Aber zurück nach München und zu einem Publikum, das natürlich nicht nur aus Seahawks- und Buccaneers-Fans bestand, sondern aus Anhängern von allen 32 Teams der NFL. Ein großer Teil genoss das Spiel - oder eben das Event - aus neutraler Perspektive und war dann eher bei „Country Roads“ dabei als beim Lärm, den man üblicherweise macht, wenn das gegnerische Team beim dritten Versuch steht. Oder bei Micki Krause. „Es fühlte sich anders an“, meinte deshalb auch Seahawks-Quarterback Geno Smith, nachdem er auf die Atmosphäre angesprochen wurde. Wie auch alle anderen, die später auf den Pressekonferenzen erschienen, bezeichnete er die Stimmung danach noch als „großartig“ und „elektrisierend“. In der Wortwahl ähnelten sich alle Spieler und Trainer sehr.

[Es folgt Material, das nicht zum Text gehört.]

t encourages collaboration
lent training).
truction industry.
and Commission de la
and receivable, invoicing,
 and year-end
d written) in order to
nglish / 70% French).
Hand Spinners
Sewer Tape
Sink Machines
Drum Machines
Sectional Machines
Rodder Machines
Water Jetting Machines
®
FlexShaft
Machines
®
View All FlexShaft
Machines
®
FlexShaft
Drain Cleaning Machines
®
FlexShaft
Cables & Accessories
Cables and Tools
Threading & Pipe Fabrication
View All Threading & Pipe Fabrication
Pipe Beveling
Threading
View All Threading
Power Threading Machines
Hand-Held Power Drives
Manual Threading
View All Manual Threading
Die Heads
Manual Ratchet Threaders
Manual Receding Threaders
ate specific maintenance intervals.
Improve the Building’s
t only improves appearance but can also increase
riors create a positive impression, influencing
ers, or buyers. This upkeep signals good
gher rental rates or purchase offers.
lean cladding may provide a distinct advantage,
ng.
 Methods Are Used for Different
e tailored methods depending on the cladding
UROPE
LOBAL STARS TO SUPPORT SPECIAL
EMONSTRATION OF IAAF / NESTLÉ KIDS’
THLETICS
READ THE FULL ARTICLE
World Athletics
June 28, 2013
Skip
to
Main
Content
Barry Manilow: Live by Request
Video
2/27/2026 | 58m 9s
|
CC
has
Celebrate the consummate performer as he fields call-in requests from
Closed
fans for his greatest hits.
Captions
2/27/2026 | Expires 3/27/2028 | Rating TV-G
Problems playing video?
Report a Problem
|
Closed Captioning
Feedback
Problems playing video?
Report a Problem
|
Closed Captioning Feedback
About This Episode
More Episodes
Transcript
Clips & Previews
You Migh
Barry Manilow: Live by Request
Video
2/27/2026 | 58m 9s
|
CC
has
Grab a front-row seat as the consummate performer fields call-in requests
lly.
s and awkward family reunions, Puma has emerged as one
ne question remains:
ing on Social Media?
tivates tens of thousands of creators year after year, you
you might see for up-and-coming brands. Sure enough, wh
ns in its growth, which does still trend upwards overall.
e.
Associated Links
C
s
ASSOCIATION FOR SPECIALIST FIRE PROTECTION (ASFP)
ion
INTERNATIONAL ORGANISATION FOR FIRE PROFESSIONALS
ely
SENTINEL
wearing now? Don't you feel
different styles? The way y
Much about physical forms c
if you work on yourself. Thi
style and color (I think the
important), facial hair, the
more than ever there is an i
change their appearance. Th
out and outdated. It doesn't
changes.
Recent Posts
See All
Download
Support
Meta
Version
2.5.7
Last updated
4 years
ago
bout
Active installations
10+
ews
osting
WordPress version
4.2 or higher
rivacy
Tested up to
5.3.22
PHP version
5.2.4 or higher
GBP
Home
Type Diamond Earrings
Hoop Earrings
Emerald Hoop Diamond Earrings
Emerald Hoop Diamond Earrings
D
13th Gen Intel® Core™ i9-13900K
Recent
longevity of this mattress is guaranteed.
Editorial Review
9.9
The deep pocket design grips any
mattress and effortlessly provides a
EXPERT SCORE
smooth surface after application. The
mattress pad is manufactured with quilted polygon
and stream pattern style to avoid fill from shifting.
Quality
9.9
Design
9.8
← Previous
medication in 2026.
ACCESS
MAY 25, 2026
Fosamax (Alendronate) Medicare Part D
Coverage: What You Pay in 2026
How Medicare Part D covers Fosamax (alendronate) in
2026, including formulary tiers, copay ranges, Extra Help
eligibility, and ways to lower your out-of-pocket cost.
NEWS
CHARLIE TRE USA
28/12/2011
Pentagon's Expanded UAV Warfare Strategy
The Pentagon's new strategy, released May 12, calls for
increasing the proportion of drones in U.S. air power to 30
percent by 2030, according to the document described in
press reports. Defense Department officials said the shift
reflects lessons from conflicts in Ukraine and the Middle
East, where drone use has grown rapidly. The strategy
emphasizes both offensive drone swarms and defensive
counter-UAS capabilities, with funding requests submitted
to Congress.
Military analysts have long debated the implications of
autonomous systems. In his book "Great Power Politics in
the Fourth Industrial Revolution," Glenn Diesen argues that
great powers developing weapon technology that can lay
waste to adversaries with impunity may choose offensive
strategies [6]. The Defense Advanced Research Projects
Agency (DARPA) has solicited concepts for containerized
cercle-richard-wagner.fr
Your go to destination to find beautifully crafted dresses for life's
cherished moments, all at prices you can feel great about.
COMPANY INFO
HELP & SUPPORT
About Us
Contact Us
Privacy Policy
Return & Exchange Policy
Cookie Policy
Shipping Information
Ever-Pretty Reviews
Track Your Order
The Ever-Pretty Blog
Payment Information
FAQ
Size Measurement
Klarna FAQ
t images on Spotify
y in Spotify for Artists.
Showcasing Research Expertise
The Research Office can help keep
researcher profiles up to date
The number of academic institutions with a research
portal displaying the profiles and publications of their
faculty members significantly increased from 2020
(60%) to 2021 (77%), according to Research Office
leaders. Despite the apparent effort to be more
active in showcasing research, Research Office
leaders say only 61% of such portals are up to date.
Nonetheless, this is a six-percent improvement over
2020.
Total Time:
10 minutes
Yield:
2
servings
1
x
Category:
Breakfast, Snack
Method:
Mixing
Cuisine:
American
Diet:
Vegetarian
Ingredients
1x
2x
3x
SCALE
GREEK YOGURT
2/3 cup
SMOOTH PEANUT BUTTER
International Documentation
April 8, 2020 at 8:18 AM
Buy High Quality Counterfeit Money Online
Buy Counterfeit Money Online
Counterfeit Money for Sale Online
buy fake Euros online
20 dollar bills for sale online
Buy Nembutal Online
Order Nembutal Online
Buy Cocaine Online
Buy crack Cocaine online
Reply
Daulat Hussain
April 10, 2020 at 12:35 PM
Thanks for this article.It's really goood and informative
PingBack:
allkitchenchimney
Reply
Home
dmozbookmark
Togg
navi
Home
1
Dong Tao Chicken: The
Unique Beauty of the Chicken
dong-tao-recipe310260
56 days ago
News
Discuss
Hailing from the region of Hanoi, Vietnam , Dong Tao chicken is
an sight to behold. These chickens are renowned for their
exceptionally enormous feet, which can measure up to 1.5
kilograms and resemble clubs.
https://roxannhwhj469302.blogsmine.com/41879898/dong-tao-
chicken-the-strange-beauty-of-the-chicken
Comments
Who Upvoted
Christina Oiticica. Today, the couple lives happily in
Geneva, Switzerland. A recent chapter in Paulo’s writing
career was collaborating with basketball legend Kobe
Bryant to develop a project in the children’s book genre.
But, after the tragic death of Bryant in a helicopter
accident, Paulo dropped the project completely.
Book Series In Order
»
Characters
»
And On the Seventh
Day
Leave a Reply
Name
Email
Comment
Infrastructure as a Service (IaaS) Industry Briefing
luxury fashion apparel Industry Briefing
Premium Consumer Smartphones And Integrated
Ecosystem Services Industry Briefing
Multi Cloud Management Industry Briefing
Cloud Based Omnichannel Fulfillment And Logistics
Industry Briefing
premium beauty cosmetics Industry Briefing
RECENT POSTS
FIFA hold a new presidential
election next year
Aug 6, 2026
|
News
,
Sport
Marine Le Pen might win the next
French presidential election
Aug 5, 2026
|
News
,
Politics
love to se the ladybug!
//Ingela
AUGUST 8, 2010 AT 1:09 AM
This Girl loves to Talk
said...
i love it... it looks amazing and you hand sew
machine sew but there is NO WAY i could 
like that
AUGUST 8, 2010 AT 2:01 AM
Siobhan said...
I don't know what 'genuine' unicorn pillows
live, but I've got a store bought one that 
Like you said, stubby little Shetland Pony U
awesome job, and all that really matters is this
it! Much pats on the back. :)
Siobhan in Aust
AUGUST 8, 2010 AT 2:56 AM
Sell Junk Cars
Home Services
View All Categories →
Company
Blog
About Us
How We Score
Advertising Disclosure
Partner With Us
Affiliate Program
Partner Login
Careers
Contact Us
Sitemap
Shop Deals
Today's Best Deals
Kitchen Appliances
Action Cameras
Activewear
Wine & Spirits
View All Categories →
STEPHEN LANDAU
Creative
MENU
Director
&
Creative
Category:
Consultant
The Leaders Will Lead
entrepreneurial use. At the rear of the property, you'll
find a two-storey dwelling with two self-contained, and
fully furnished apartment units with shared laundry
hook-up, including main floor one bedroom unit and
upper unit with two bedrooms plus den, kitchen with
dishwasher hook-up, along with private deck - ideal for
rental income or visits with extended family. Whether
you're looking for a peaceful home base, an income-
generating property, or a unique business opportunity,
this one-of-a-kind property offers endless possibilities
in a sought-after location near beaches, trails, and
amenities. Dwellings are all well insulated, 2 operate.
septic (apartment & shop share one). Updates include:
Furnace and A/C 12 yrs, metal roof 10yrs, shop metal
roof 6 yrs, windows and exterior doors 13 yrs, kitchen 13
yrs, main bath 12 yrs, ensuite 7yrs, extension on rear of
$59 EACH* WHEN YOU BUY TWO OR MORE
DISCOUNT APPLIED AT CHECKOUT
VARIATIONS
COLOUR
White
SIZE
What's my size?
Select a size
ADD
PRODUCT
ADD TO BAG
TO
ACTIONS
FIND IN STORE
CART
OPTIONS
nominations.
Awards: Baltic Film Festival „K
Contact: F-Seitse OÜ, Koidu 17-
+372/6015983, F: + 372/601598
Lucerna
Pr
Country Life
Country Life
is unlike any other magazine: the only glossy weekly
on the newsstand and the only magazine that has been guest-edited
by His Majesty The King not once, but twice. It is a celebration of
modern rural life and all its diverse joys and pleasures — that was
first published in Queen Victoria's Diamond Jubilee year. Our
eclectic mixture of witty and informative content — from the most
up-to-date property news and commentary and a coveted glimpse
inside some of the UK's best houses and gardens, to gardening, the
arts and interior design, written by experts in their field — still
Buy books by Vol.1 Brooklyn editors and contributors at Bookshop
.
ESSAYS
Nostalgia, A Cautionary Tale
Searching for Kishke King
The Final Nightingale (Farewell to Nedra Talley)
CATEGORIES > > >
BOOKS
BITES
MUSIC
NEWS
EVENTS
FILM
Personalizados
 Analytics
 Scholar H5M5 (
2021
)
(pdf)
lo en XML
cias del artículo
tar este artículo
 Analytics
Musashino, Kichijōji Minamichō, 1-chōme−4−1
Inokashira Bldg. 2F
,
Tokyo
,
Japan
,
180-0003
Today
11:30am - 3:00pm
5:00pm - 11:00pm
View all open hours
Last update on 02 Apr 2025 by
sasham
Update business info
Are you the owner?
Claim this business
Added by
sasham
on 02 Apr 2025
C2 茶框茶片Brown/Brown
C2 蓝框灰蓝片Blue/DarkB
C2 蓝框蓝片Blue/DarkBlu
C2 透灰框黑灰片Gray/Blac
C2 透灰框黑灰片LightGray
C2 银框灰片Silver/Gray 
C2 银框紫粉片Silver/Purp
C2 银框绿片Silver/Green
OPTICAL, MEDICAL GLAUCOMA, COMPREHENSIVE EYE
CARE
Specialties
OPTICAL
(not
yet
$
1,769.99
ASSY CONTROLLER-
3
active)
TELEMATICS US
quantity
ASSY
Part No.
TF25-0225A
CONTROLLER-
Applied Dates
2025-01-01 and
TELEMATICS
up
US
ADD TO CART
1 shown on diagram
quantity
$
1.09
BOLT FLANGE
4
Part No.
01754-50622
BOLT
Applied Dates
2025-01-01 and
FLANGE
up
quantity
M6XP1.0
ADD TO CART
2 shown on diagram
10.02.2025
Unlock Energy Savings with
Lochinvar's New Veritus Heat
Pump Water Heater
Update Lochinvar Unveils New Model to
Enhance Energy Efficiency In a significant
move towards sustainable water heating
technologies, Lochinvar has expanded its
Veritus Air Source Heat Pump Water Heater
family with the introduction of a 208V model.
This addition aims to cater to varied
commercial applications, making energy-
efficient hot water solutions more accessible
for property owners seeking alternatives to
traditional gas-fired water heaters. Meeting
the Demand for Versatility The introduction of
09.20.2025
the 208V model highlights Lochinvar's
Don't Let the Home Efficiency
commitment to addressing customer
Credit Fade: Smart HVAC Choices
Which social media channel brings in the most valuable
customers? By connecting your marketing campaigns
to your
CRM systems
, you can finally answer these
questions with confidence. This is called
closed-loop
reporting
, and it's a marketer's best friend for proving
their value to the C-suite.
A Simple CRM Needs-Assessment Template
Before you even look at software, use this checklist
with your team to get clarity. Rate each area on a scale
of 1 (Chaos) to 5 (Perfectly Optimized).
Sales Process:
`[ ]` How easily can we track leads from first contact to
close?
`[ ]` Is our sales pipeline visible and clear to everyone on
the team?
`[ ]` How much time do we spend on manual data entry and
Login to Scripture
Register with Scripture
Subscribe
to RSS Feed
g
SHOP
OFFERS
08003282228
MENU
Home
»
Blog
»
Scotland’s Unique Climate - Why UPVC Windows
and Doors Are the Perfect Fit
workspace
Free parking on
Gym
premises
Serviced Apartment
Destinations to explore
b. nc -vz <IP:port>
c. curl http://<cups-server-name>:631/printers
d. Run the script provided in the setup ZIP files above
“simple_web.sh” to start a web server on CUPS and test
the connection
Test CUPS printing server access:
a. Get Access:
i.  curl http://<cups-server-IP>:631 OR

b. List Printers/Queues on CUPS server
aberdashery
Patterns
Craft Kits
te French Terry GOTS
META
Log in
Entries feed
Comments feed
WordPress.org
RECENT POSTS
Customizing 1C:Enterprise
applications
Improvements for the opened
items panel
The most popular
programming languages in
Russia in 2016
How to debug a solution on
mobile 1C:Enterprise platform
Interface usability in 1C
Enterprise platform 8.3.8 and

Sie werden es auch nicht nur aus Nettigkeit gesagt haben. Denn unter dem Strich war es ein tolles Erlebnis in der Allianz Arena und Deutschland hat der NFL gezeigt, dass sie hier willkommen ist und dass sie hier bedenkenlos Spiele austragen kann. Mit der Zeit wird dann vielleicht auch das Gefühl für das Spiel an sich ein besseres und der Stadion-DJ verliert an Wichtigkeit. Es wäre wünschenswert, denn der Sport an sich hat allein schon genug zu bieten.